Knitting A New Innocence

Bratz Doll 02Sonia Singh is a mother and artist from Tasmania, off the southeastern tip of Australia.  Sonia is also an artist that rescues second-hand Bratz dolls.  She calls her new creations “Tree Change Dolls” because of the radically different look she gives the formerly sexualized dolls.

Her re-creations have generated a lot of support, to Singh’s great surprise.  She now has Twitter, Facebook, Tumblr, and Etsy accounts dedicated to this project.  A Today Show blog post reported that “within hours of the auction launch for two dolls — one brunette doll in a sweater vest and jeans, and a blonde figure in a knit sweater and pencil skirt — each collected bids exceeding $79 USD,” an indication of how hungry parents are for toys that do not encourage the sexualization of young girls.

Singh’s creations have gotten the attention of the media too. Today Parents has a blog post about the project as well as Time Magazine. Daily Life, an Australian website, interviewed Singh, and the interview gives greater insight into her motivations regarding Tree Change Dolls.

I think that Sonia Singh is a hero. She has quietly and creatively made a statement about the worth of individuals, particularly children, by erasing with her acetone and eucalyptus oil the ugly creations of people who prefer money over the innocence of female children. Without waving a flag, she has struck a victory for all those who will no longer tolerate the debasing of our most valued resource – our children.

I am baffled by the success of movies and other media that turn children and adults into commodities that can be sold. Most turn a blind eye to this travesty, but others, like Sonia Singh, quietly stand against it. In a society that supposedly stands for the rights of individuals why do we allow swimsuit calendars, sexualized toys, movies about bondage and abuse, and other forms of objectification of women?

I salute Sonia Singh.

One thought on “Knitting A New Innocence”

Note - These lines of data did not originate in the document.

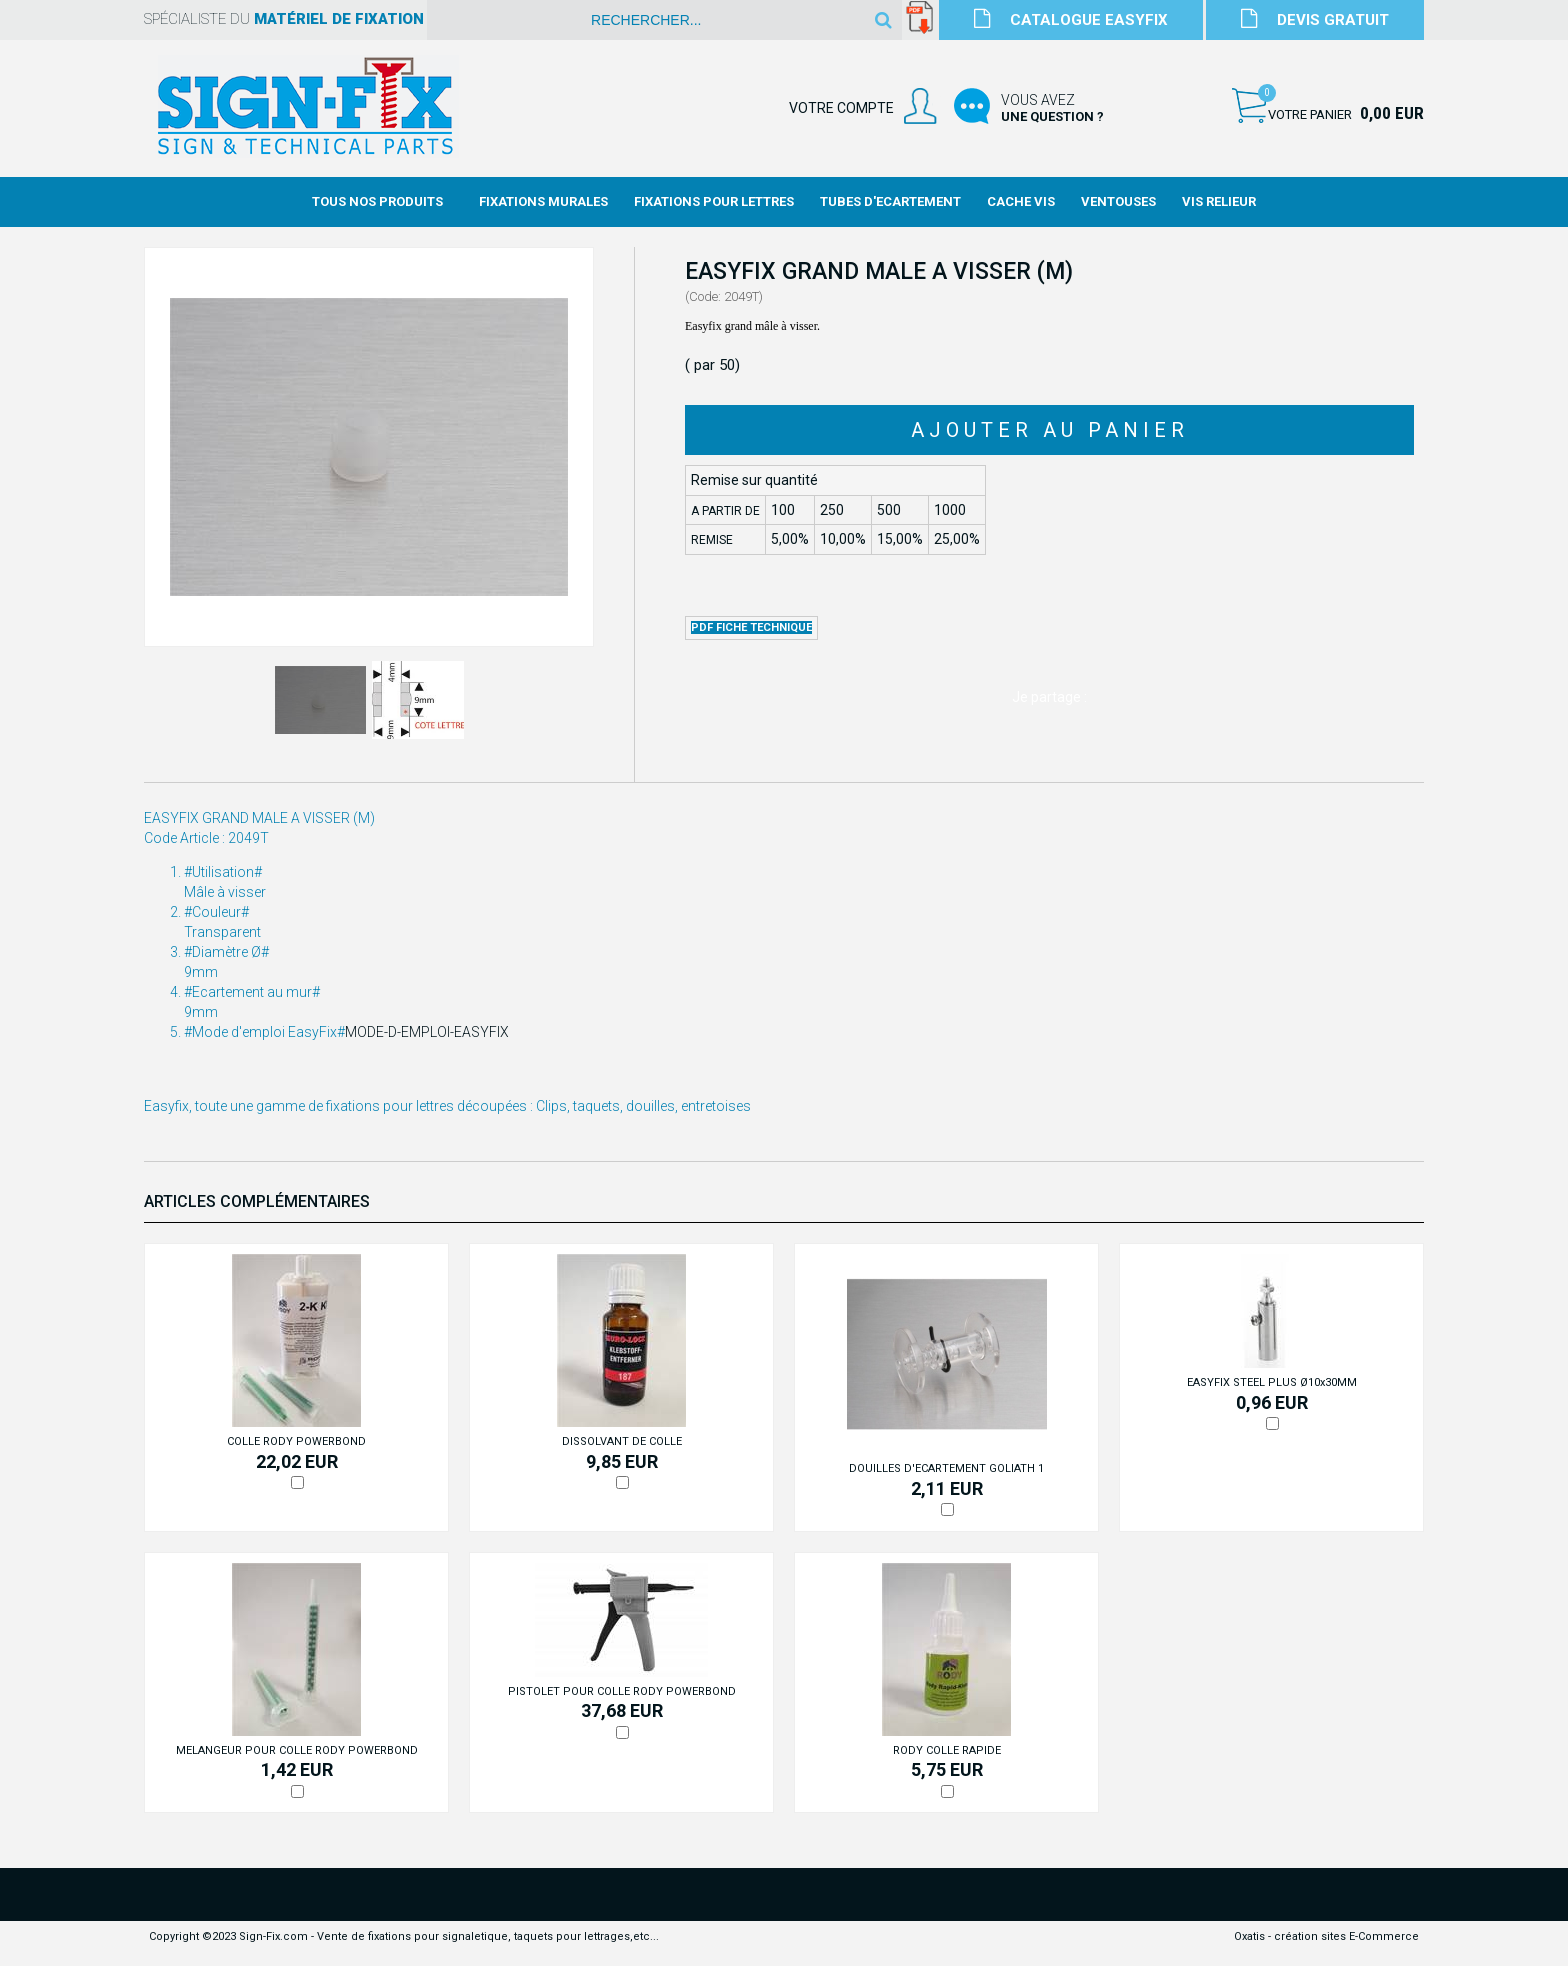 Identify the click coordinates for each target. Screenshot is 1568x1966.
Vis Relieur (1219, 201)
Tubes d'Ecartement (890, 201)
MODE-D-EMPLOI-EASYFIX (427, 1032)
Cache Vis (1021, 201)
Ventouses (1118, 201)
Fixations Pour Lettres (714, 201)
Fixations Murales (543, 201)
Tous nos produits (377, 201) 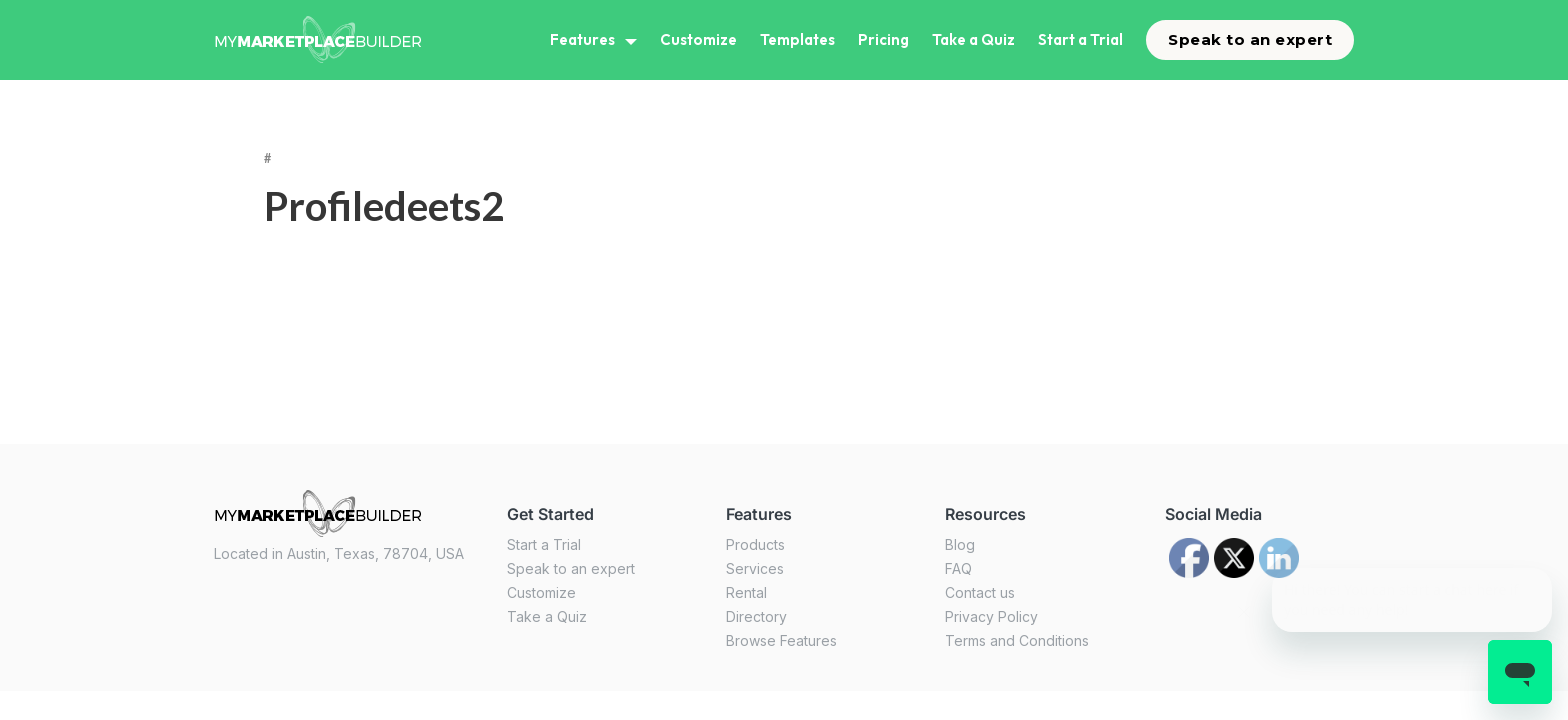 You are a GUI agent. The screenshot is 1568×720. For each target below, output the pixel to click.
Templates (797, 39)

  1. As the father of three lovely daughters, I could not agree more. My girls have learned that their fashion choices have to be “approved” by Dad! And far from resenting this, they enjoy knowing that in their family they are protected and valued. But it isn’t easy. Modest and appropriate options in clothing and toys are often very difficult to find for young girls. Thanks for highlighting this story.